De volgende bepalingen zijn van belang.
Artikel 25 van de Wet WIA ziet op de re-integratieverplichtingen van de werkgever. Zo dient een werkgever in overeenstemming met de verzekerde een plan van aanpak op te stellen, welk plan van aanpak periodiek moet worden geëvalueerd. Verder stelt de werkgever in overleg met de verzekerde een re-integratieverslag op, waarvan hij een afschrift verstrekt aan de verzekerde.
In het negende lid van genoemd artikel is, samengevat, bepaald dat het UWV het tijdvak waarover de werkgever het loon van de werknemer moet doorbetalen, gedurende ten hoogste 52 weken verlengt, indien de werkgever zonder deugdelijke grond zijn verplichtingen op grond van artikel 25 eerste tot en met vijfde lid, dan wel de in het zevende lid bedoelde regels, niet volledig nakomt, of onvoldoende re-integratie-inspanningen heeft verricht.
Artikel 65 van de Wet WIA bepaalt, kort gezegd, dat het UWV beoordeelt of de werkgever en de verzekerde in redelijkheid hebben kunnen komen tot de re-integratie-inspanningen die zijn verricht.

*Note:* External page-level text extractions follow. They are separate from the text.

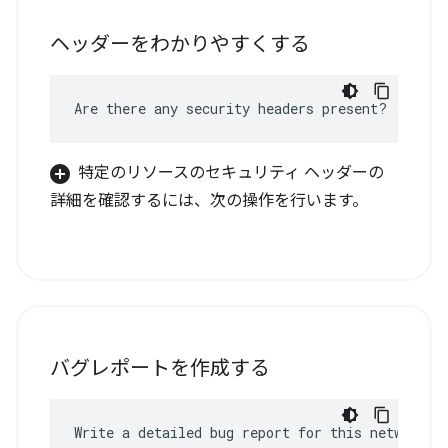
ヘッダーをわかりやすくする
Are there any security headers present?
特定のリソースのセキュリティ ヘッダーの
詳細を確認するには、次の操作を行います。
バグレポートを作成する
Write a detailed bug report for this network e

De uitgangspunten voor de beoordeling door verweerder van de re-integratie-inspanningen die van de werknemer en werkgever worden verwacht zijn neergelegd in het "Kader voor inzet en beoordeling van re-integratie-inspanningen", behorende bij de "Beleidsregels beoordelingskader poortwachter", vastgesteld bij besluit van verweerder van 3 december 2002, Stcrt. 2002/236, laatstelijk gewijzigd bij besluit van 17 oktober 2006, Stcrt. 2006/224 (verder: het Kader).
Volgens het Kader wordt allereerst beoordeeld of een bevredigend resultaat is bereikt. Hiervan is sprake als gekomen is tot een (gedeeltelijke) structurele werkhervatting die min of meer aansluit bij de resterende functionele mogelijkheden van de werknemer, of als de werknemer tegen het einde van de verplichte loondoorbetalingsperiode is ingeschakeld in arbeid waarvan de loonwaarde tenminste 65% bedraagt van het loon dat de werknemer verdiende voor het intreden van de ziekte. Is er volgens het UWV geen bevredigend resultaat bereikt, dan beoordeelt het UWV of er door werkgever en werknemer in de eerste twee ziektejaren voldoende re-integratie-inspanningen zijn verricht.
Niet in geding is dat er ten tijde van belang geen sprake was van een bevredigend resultaat in vorenbedoelde zin. Conform weergegeven in het Kader is daarom gekeken naar datgene wat door de werkgever en werknemer daadwerkelijk is ondernomen gedurende de eerste twee jaar ziekte.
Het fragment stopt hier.